強引な次期社長に独り占めされてます!
「何事?」

「私たちも全く解りません」

幸村さんの疑問に芳賀さんが首を振って、野田さんと沢井さんが出社してきて朝礼が始まる。

どこかいつもと違ってざわつく事務所で、割り当てられた伝票整理をしながら真っ黒になったパソコンをチラチラと見た。

……私、壊しちゃったのかな。
弁償とか言われたらちゃんと弁償できるかな。
まだ貯金はあまりないけど、どうだろう。

そんなことを考えていたら野間さんが事務所に戻ってきて、ちょいちょいと手招きしたから近づいた。

「ちょっといい?」

なんだろう? 弁償の話かな?

そう思って野間さんに着いていくと、営業部の隣にある会議室に連れていかれた。

軽いノックと同時に野間さんがドアを開けると、真っ先に飛び込んできたのは真っ正面に座る社長の難しい顔。

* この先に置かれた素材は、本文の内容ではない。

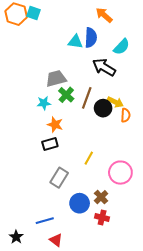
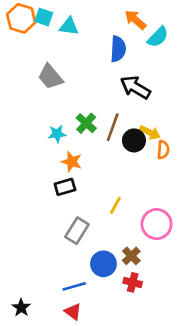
cyan triangle: (75, 42) -> (69, 26), moved
cyan semicircle: (121, 47) -> (158, 37), moved
gray trapezoid: (56, 78) -> (50, 77), moved, turned -115
blue line: (45, 221) -> (74, 286), moved

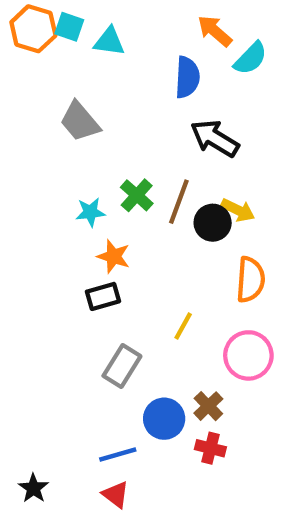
orange semicircle: (163, 150) -> (251, 280), moved, size x1.5

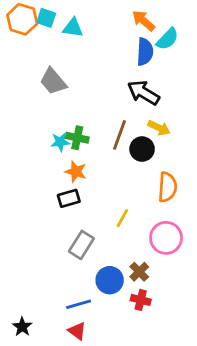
blue semicircle: (187, 77) -> (145, 52), moved
green cross: (137, 195) -> (77, 138), moved, turned -30
yellow arrow: (238, 210) -> (159, 128), moved

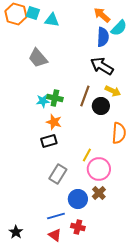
pink circle: (166, 238) -> (99, 169), moved
red cross: (141, 300) -> (78, 227), moved

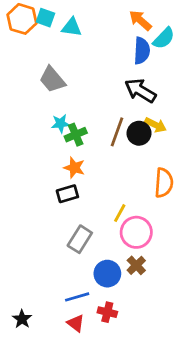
green cross: (55, 98) -> (76, 135), turned -35
cyan star: (43, 101) -> (61, 124), moved
black circle: (101, 106) -> (139, 133), moved

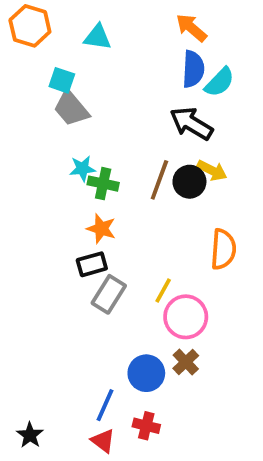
cyan square: (45, 18) -> (62, 80), moved
cyan semicircle: (164, 38) -> (220, 82), moved
green cross: (76, 135) -> (103, 184), turned 35
gray rectangle: (80, 239) -> (109, 294), moved
blue line: (77, 297) -> (105, 405), turned -50

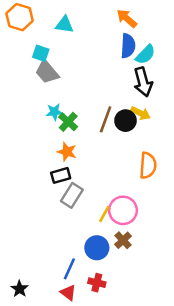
black arrow: (191, 123) -> (143, 82), moved, turned -136
green cross: (103, 184) -> (68, 122), turned 30
yellow line: (163, 291) -> (104, 214), moved

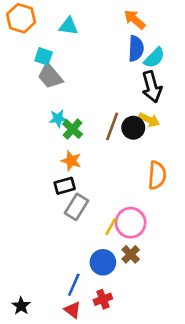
red cross: (97, 283) -> (103, 299), turned -35

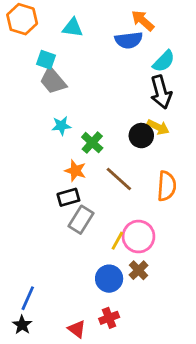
blue semicircle: (136, 49) -> (129, 40), moved, turned 80
brown line: (112, 126) -> (119, 179), moved, turned -68
green cross: (73, 129) -> (92, 143), moved
blue line: (74, 285) -> (28, 298), moved

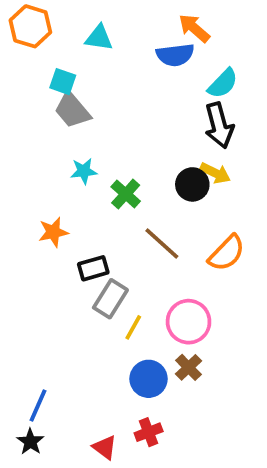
orange star: (75, 171) -> (53, 232), moved, turned -30
orange semicircle: (167, 186) -> (227, 253), turned 40
yellow line: (117, 241) -> (133, 327), moved

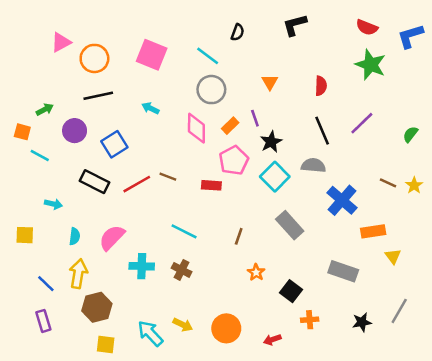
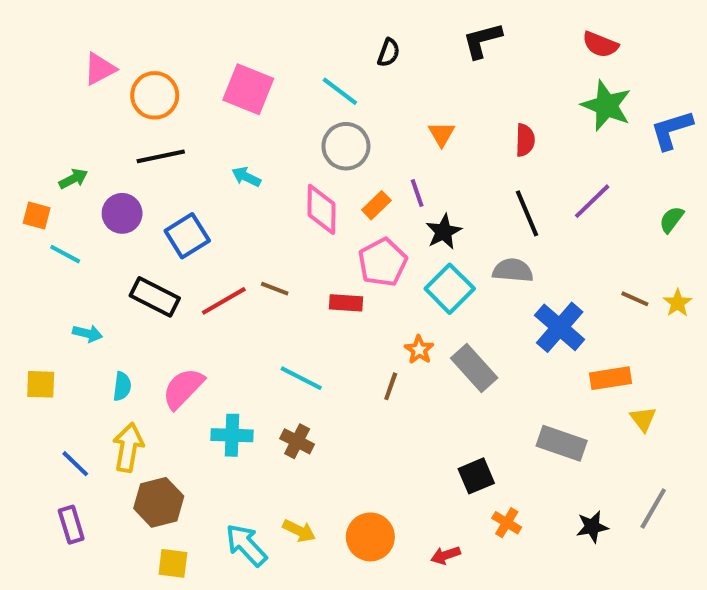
blue L-shape: (410, 36) -> (672, 130), moved
orange star: (256, 272) -> (419, 350), moved
black square: (291, 291) -> (476, 476), turned 30
orange cross: (310, 320) -> (507, 523), turned 35

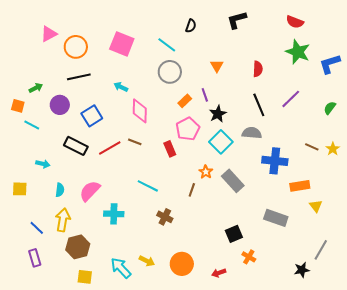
pink diamond: (322, 209) -> (140, 111), moved
red rectangle: (346, 303) -> (170, 149), turned 63
blue cross: (560, 327) -> (275, 161), turned -35
brown cross: (297, 441) -> (165, 217), moved
black star: (592, 527) -> (302, 270), moved

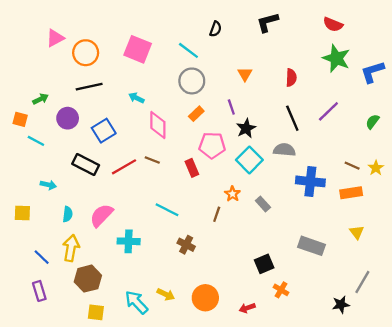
orange rectangle: (185, 101) -> (196, 114), moved
pink pentagon: (188, 129) -> (212, 145), turned 30
gray rectangle: (233, 181) -> (263, 204), size x0.6
orange rectangle: (300, 186) -> (351, 193), moved

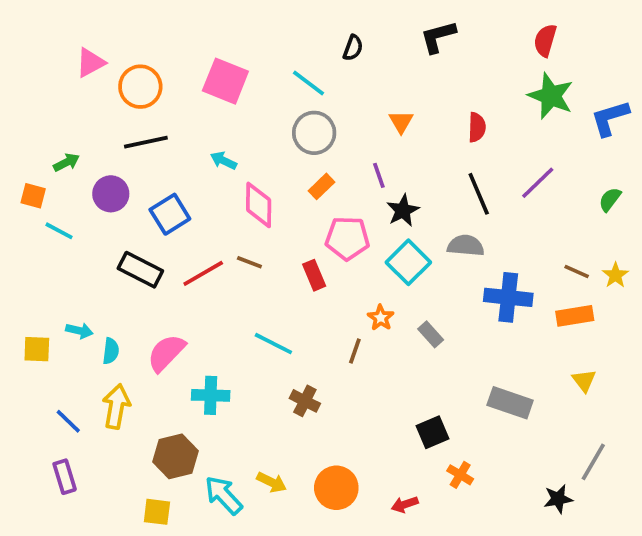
red semicircle: (333, 24) -> (545, 40), turned 84
cyan arrow: (48, 185) -> (79, 331), moved
brown hexagon: (88, 279) -> (175, 456), moved

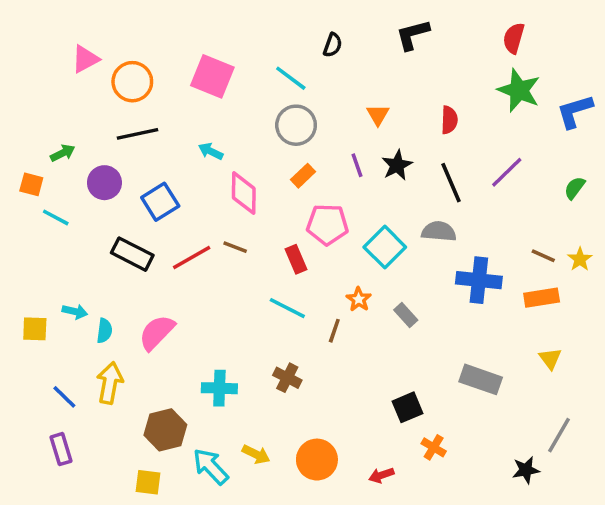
black star: (403, 210) -> (397, 165), moved
cyan line: (273, 344) -> (287, 308), moved
cyan cross: (211, 395) -> (219, 388), moved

その隣に専務、そして右側に置かれた長机の列に事務所の主任たちが座り、左側の列に……ポツンと俯き加減の女子社員がひとり。

……な、なんで?

「松浦さんは野間さんの隣に座ってください」

専務に言われて、一番端に座った野間さんの右側……主任と挟まれる形で座らされる。

……何だかわからないけど、重苦しい雰囲気は伝わってきて、嫌なドキドキが止まらないんですが。

何の会議?
パソコン壊しちゃったから、呼ばれたの?
弁償でもなんでもいいから、私はこんなところにいたくないんですが。

冷や汗をダラダラ流していたら、社長の表情が少しだけ和らいだ。